Archive : Cowley men reject £1 an hour offer to end piecework

By R. W. Shakespeare

Transport and General Workers’ Union members at British Leyland’s Cowley, Oxford, plant yesterday. rejected the company’s proposals for ending the piecework system and substituting a six-grade pay structure, of fixed hourly rates, with a top grade, of £1 an hour.

The management will resume negotiations with shop floor representatives today. As the T.G.W.U. is the biggest union involved at the body plant. British Leyland faces the prospect of taking its proposals for a new pay structure through the formal engineering industry disputes procedure. Workers at the nearby Austin-Morris car assembly plant have decided, provisionally, to accept the principle of fixed hourly payments. However, there can be no prospect of getting the new medium-range car into full production until the pay question is resolved at both the assembly and body plants.

In spite of the encouraging response from assembly line workers, British Leyland’s campaign to end the piecework system, which it blames for most of its labour troubles, can in the end only be settled in negotiation with national union officials. The management has tried to tackle the question on a plant-by-plant basis, starting with Cowley. It is in the process of putting similar pay proposals to 25,000 workers at its Austin-Morris factories in the Midlands.

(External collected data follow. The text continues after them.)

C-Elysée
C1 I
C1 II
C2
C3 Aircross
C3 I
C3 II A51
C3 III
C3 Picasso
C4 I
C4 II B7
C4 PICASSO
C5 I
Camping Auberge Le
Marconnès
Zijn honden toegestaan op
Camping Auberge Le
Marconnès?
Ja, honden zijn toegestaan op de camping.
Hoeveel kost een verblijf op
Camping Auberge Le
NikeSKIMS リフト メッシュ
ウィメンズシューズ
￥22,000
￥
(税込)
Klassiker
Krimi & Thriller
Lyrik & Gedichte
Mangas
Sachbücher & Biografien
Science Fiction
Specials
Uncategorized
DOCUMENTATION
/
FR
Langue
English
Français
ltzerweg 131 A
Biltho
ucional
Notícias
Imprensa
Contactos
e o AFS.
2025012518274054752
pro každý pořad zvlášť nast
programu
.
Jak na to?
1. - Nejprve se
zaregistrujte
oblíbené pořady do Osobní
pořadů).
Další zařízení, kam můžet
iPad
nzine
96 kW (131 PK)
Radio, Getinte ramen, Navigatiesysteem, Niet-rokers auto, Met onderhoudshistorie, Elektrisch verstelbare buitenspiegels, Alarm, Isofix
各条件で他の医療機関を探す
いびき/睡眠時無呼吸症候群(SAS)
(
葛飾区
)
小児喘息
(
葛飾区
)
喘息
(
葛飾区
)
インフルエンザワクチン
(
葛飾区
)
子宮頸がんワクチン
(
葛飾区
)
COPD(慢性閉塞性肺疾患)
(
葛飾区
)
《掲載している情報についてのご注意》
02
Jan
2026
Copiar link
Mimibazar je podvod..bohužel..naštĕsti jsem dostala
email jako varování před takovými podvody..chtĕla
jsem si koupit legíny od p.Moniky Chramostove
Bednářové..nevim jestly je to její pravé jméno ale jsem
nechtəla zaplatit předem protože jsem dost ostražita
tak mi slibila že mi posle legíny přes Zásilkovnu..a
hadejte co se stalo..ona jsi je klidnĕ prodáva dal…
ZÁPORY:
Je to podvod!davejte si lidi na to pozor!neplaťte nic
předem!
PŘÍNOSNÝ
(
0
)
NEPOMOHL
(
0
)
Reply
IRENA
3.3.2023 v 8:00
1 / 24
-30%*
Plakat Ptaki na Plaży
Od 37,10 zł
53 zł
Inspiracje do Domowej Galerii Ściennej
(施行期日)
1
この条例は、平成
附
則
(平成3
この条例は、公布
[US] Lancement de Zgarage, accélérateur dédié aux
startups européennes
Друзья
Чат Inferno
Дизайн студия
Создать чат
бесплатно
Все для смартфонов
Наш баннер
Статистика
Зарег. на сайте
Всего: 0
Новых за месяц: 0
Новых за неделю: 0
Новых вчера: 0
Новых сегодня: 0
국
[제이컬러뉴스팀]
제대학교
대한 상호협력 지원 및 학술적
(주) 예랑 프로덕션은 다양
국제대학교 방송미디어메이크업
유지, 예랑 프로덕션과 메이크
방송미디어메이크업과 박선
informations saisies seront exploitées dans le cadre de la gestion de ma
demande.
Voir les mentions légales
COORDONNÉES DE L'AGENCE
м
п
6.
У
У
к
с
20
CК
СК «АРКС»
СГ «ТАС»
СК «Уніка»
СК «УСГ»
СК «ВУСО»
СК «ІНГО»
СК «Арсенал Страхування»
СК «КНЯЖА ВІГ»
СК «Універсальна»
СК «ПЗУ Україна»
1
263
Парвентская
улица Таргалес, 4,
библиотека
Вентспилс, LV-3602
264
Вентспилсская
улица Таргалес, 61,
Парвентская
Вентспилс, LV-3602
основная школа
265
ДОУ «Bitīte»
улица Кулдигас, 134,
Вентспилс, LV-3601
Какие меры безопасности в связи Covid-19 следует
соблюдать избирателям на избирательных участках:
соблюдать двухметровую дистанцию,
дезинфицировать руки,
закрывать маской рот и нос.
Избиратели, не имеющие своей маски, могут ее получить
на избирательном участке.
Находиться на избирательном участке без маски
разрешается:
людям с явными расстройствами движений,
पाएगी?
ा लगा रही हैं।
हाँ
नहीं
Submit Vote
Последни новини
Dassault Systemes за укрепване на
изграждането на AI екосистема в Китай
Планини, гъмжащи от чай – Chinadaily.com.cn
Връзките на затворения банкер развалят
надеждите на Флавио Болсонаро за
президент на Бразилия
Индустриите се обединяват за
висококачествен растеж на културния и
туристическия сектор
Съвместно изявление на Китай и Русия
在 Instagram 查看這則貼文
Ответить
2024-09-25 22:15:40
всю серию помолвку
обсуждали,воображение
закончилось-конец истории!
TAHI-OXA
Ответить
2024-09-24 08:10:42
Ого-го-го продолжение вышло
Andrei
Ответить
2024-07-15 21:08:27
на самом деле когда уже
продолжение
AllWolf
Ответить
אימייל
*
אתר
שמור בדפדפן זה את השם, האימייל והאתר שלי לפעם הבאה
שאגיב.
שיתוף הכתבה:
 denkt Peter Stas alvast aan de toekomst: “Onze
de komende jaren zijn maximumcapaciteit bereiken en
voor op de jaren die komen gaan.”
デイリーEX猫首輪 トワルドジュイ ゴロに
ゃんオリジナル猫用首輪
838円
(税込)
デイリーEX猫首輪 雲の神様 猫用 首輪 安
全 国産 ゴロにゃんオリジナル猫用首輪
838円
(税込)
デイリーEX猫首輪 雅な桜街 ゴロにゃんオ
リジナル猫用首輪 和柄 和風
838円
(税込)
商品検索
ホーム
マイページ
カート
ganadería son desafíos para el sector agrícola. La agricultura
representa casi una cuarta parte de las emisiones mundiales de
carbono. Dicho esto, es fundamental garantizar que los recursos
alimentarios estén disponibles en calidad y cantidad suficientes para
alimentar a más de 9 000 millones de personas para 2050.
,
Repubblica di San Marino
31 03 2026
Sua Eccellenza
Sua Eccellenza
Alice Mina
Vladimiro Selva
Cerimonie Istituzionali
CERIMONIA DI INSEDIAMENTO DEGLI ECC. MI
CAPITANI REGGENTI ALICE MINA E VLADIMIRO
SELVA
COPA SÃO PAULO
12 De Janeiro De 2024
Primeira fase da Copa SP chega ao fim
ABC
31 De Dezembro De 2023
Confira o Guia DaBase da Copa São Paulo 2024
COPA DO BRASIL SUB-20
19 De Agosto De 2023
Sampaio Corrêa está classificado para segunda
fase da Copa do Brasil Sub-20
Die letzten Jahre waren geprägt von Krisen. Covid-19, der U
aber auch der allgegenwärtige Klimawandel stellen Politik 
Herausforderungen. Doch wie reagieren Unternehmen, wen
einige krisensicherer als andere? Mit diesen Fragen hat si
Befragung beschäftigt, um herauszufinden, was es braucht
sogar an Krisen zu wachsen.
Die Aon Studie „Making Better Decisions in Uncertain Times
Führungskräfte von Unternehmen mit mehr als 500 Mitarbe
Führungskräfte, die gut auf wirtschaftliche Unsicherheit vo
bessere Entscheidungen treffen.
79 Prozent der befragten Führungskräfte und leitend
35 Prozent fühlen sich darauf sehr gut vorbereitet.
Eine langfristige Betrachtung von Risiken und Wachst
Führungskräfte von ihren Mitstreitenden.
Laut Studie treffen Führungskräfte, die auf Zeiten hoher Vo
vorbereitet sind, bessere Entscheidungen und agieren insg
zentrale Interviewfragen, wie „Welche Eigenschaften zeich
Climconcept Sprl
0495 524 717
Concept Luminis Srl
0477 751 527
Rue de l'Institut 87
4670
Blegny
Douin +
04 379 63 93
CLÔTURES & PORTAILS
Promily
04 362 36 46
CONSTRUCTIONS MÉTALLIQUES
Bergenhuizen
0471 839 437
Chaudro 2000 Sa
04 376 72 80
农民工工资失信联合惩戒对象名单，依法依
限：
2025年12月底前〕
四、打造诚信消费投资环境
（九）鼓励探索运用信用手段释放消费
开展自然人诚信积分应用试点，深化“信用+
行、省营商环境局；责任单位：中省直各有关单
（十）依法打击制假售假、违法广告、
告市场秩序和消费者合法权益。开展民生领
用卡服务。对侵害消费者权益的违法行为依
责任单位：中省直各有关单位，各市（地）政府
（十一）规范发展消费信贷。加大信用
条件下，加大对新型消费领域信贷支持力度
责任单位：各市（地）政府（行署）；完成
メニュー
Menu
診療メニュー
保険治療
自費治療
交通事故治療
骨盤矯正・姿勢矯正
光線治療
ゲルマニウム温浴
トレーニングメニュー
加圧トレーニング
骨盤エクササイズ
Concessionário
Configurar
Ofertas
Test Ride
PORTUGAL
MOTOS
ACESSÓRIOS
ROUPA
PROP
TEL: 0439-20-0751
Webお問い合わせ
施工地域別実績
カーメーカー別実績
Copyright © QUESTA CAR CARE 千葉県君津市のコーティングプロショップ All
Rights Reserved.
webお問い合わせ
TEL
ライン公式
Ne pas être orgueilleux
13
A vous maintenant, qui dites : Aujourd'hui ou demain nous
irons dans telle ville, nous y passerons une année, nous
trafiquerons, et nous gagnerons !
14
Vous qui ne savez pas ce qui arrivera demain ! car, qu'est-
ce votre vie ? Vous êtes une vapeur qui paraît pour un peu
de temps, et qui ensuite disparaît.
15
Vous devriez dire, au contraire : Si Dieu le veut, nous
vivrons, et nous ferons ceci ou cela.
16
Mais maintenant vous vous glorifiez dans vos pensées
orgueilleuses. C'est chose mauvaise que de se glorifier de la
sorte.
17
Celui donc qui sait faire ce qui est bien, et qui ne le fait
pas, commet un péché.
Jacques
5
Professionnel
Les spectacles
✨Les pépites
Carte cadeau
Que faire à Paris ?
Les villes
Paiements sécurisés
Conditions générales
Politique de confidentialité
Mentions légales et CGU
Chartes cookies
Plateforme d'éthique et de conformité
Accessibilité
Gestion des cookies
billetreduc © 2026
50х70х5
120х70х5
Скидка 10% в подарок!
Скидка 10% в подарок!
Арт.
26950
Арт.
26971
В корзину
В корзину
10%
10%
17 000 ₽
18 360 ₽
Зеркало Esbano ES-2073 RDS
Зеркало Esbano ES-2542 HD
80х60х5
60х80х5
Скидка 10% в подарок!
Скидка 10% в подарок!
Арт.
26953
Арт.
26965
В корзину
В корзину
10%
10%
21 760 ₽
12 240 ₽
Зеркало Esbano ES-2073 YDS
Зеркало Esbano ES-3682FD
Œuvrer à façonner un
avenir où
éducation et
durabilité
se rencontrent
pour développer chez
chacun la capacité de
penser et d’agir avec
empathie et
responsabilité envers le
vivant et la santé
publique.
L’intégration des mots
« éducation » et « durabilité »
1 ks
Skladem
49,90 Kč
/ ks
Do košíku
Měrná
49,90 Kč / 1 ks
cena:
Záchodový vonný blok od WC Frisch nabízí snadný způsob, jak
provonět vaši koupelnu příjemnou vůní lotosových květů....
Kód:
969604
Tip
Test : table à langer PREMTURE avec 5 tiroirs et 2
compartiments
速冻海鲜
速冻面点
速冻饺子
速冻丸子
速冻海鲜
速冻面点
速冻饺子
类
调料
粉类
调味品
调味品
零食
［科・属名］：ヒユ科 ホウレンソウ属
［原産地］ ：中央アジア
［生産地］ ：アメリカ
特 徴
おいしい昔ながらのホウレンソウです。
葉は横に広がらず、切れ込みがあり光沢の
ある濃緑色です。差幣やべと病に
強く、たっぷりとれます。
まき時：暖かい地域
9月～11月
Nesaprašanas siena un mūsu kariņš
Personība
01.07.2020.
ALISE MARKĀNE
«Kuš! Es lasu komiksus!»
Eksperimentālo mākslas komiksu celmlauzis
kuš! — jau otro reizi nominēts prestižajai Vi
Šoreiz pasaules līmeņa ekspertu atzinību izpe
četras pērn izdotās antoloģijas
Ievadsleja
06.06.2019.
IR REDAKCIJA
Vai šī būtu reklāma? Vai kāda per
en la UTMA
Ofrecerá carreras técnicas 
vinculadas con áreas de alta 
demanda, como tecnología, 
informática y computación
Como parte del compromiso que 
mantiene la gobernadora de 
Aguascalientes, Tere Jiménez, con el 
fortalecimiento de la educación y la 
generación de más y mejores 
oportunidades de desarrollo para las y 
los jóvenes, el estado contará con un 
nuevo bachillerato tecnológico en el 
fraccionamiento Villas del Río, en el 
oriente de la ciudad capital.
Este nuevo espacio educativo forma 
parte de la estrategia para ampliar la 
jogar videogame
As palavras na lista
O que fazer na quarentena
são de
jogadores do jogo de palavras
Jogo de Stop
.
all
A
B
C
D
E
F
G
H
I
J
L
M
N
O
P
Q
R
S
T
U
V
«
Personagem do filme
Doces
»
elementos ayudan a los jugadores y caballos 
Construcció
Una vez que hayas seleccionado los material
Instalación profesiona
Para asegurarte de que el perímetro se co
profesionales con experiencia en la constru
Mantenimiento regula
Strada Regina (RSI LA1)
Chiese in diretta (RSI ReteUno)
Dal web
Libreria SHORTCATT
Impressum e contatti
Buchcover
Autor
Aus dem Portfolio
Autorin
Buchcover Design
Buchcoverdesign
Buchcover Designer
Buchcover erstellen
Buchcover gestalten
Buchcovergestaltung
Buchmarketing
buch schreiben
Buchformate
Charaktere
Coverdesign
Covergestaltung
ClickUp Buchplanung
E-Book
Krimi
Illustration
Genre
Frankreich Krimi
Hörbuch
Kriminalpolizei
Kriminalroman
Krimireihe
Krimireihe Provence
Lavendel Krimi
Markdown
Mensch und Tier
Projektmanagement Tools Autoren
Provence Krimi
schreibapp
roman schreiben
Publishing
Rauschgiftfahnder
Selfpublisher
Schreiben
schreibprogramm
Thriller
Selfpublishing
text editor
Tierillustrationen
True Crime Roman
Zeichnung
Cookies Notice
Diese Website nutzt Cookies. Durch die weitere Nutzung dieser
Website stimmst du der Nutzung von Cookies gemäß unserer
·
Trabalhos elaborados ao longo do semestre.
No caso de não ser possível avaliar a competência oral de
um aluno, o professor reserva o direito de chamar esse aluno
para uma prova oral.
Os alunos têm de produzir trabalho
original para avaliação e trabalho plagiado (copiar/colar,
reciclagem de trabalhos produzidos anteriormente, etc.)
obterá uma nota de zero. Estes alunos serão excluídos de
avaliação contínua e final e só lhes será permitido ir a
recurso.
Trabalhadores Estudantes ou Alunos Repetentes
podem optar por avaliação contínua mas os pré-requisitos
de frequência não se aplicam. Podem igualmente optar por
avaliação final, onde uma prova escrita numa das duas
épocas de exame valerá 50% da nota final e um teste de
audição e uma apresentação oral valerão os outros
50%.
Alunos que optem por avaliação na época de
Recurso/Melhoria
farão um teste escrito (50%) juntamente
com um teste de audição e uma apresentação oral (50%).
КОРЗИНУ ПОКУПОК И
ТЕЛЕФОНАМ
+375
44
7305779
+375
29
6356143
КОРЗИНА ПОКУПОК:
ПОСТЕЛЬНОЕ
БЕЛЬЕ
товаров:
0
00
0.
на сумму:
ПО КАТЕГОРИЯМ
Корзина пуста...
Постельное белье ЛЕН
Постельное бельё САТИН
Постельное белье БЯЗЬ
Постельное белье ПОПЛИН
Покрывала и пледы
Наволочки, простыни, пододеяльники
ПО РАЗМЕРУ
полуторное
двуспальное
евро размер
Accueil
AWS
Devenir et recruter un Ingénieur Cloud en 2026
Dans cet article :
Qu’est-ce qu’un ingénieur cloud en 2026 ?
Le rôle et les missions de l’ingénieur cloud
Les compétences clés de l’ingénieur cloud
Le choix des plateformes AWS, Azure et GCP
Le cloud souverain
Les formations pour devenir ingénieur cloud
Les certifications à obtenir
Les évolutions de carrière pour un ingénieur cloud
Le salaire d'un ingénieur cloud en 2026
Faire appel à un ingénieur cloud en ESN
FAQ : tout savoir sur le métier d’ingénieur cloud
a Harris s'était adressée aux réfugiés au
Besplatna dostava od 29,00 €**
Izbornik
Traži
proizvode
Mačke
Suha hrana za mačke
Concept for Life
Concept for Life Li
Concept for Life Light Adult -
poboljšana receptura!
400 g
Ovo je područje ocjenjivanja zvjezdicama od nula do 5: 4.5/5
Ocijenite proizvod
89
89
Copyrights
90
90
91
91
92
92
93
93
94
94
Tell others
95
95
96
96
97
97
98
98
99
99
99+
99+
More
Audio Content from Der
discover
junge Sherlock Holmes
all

The engineering unions will not want any pay agreement concluded until their national leaders have discussed what the abolition of piecework will entail. Under the disputes procedure national officers can only get into the talks when they reach the final stages of the machinery, the central conference held each month in York.

It seems likely that both the Cowley proposals and those for the Midlands plants will end up there. If national union leaders could be won over to the principle of ending piece-work the deals could go back for plant level negotiations with a reasonable hope of settlements. Yesterday’s decision by the Cowley T.G.W.U. branch makes it certain that there will be a long hard battle before any final agreements are reached.